▶ TASK: Write out the whole listing exactly; no images belong in it.

*-*-*

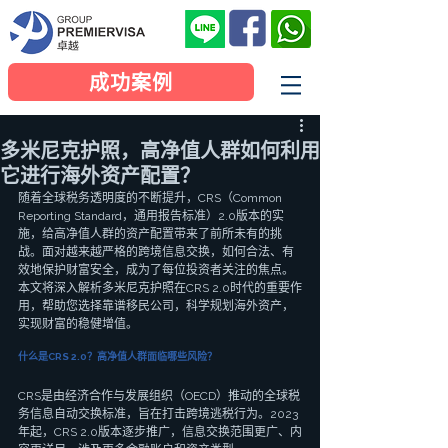
成功案例
多米尼克护照，高净值人群如何利用
它进行海外资产配置？
随着全球税务透明度的不断提升，CRS（Common 
Reporting Standard，通用报告标准）2.0版本的实
施，给高净值人群的资产配置带来了前所未有的挑
战。面对越来越严格的跨境信息交换，如何合法、有
效地保护财富安全，成为了每位投资者关注的焦点。
本文将深入解析多米尼克护照在CRS 2.0时代的重要作
用，帮助您选择靠谱移民公司，科学规划海外资产，
实现财富的稳健增值。
什么是CRS 2.0？高净值人群面临哪些风险？
CRS是由经济合作与发展组织（OECD）推动的全球税
务信息自动交换标准，旨在打击跨境逃税行为。2023
年起，CRS 2.0版本逐步推广，信息交换范围更广、内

*-*-*

▶ ANSWER BELOW:
成功案例
多米尼克护照，高净值人群如何利用
它进行海外资产配置？
随着全球税务透明度的不断提升，CRS（Common 
Reporting Standard，通用报告标准）2.0版本的实
施，给高净值人群的资产配置带来了前所未有的挑
战。面对越来越严格的跨境信息交换，如何合法、有
效地保护财富安全，成为了每位投资者关注的焦点。
本文将深入解析多米尼克护照在CRS 2.0时代的重要作
用，帮助您选择靠谱移民公司，科学规划海外资产，
实现财富的稳健增值。
什么是CRS 2.0？高净值人群面临哪些风险？
CRS是由经济合作与发展组织（OECD）推动的全球税
务信息自动交换标准，旨在打击跨境逃税行为。2023
年起，CRS 2.0版本逐步推广，信息交换范围更广、内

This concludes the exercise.